Other poll results showed the President’s approval in handling the Iraq War right where it should be: around 37%. I know I would have given my disapproval for the way the civilians have handled the war recently. While our military is doing its usual spectacular job, the President and the brass in the Pentagon seem wedded to policies that are confusing, contradictory, and unrealistic.
One result of the poll that surprised me was that only 53% of the people think the war was a mistake. After the most relentless and aggressively anti-war media campaign in American history 47% of the American people still think invading Iraq was the right move. The poll also showed a solid 60% favor staying in Iraq till the job is done. The Gallup number is much higher – 67% – which could reflect an oddity in the way the polling was conducted.

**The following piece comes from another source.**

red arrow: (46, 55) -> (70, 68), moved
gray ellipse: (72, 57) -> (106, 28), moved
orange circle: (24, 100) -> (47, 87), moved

There was the inevitable (and tiresome) comparison to Viet Nam:
More than half of those polled, 53 percent, say the United States made a mistake in going to war in Iraq. That level of opposition is about the same as the number who said that about Vietnam in August 1968, six months after the Tet offensive – the massive North Vietnamese attack on South Vietnamese cities that helped turn U.S. opinion against that war. Various polls have shown that erosion of war support has been faster in Iraq than during the Vietnam War in the 1960s.
Please note the totally unrelated mention of August 1968. What in God’s name does that have to do with a poll taken in August 2005? The 1968 poll was taken “six months after the Tet Offensive.” The 2005 poll was taken six months after…February. Now I hate the month of February as much as the next man but to compare Tet with February is just a little kooky.

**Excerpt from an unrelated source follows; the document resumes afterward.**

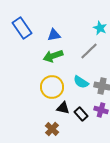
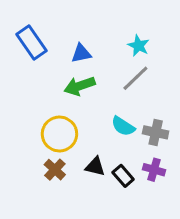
cyan star: (100, 28) -> (139, 46), moved
yellow circle: (52, 87) -> (59, 134), moved
brown cross: (52, 129) -> (55, 170), moved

And then there’s the helpful information (wishful?) that the erosion of war support (in what way?) has been faster in Iraq than Viet Nam.

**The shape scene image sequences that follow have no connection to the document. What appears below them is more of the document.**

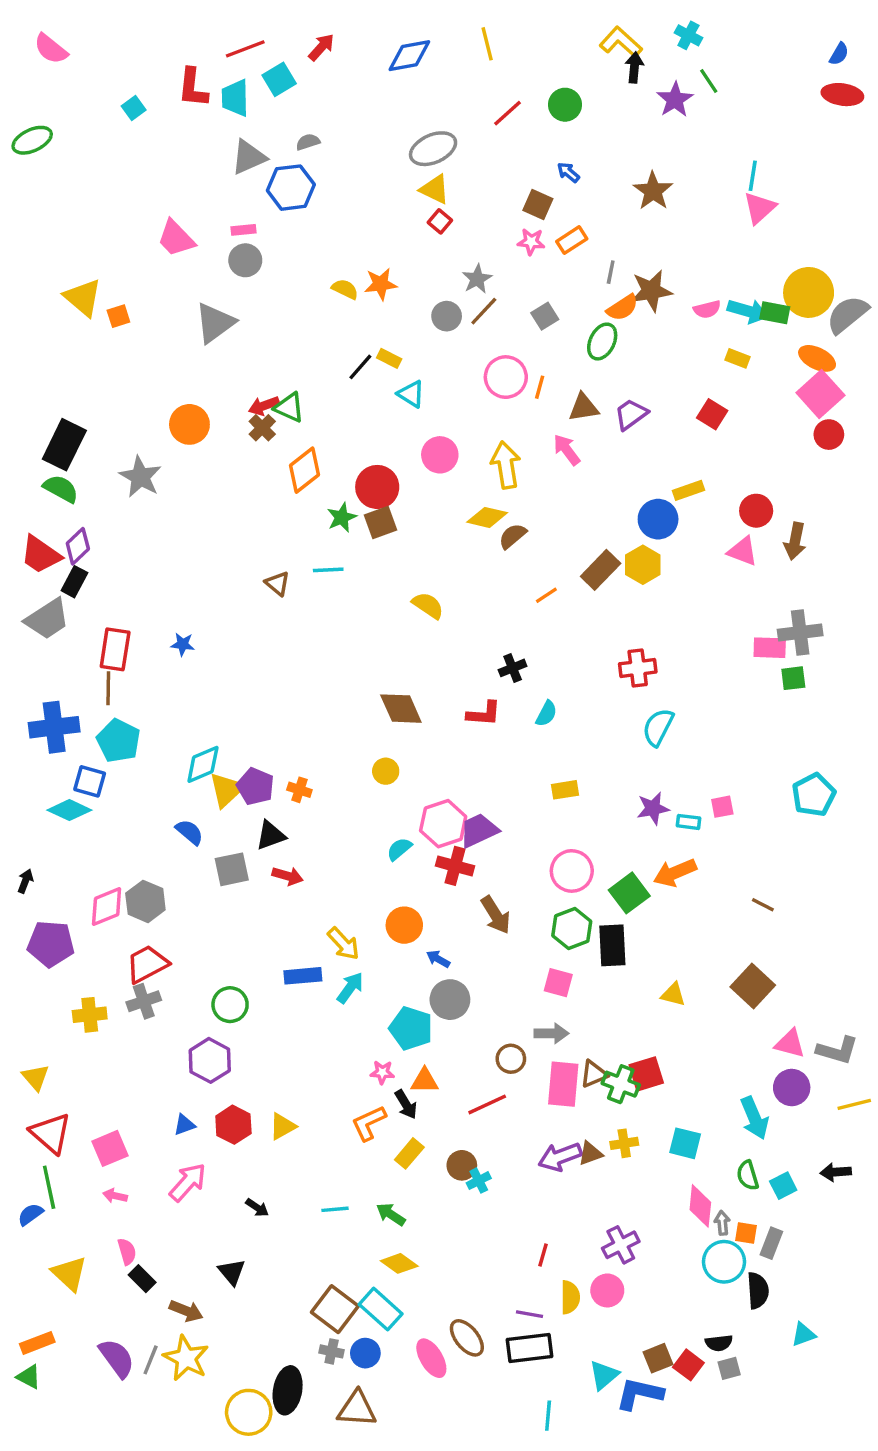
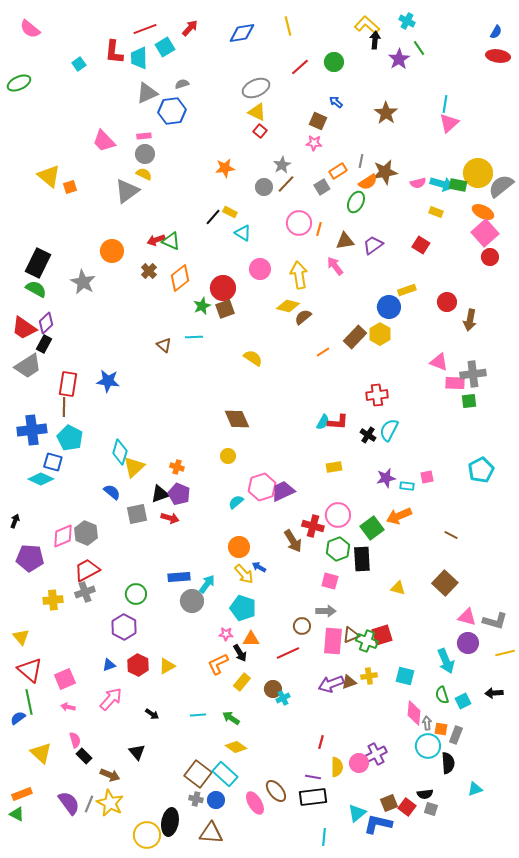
orange rectangle: (572, 240) -> (338, 171), moved
yellow semicircle: (345, 289) -> (144, 174), moved
brown cross: (262, 428) -> (149, 271), moved
pink triangle: (743, 551) -> (439, 362), moved
blue star: (183, 644) -> (108, 381), size x1.6
black cross: (513, 668) -> (368, 435), moved, turned -35
red L-shape: (484, 714) -> (338, 422), moved
cyan diamond: (203, 764) -> (120, 452), turned -50
purple pentagon: (255, 786) -> (179, 494), moved
red cross: (455, 866) -> (313, 526), moved
yellow arrow: (343, 944) -> (244, 574), moved
gray circle: (450, 1000) -> (192, 601), moved
purple cross: (621, 1245) -> (376, 754), moved
gray square: (729, 1368) -> (431, 809), turned 32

Perhaps it would have been more helpful to know what analysis those numbers were based on. Seems to be a pretty broad statement to make with no proof to back it up. Perhaps some enterprising blogger would like to look into that statement because I seem to recall polls taken last November that while showing greater approval of the President’s handling of Iraq also show about the same percentage of people believing the war was a mistake and that we should leave immediately.
I have no doubt that Americans are getting tired of the war. They’re tired of the constant bombardment of bad news from the press and the carping and caterwauling of the left over the war. I am too. But if the Iraqis can ever get their act together and come up with a constitution agreeable to most of the country, I’m pretty confident that some of those numbers will inch upward.
And if the President could get out front on the war and show a little leadership, his numbers will probably take a turn for the better too.
3:04 pm
Check out Question 2a-d here:
http://www.ipsos-na.com/news/client/act_dsp_pdf.cfm?name=mr050826-1tb.pdf&id=2761
50% of the respondents are Democrats and only 37% of the respondents are Republicans. LMAO!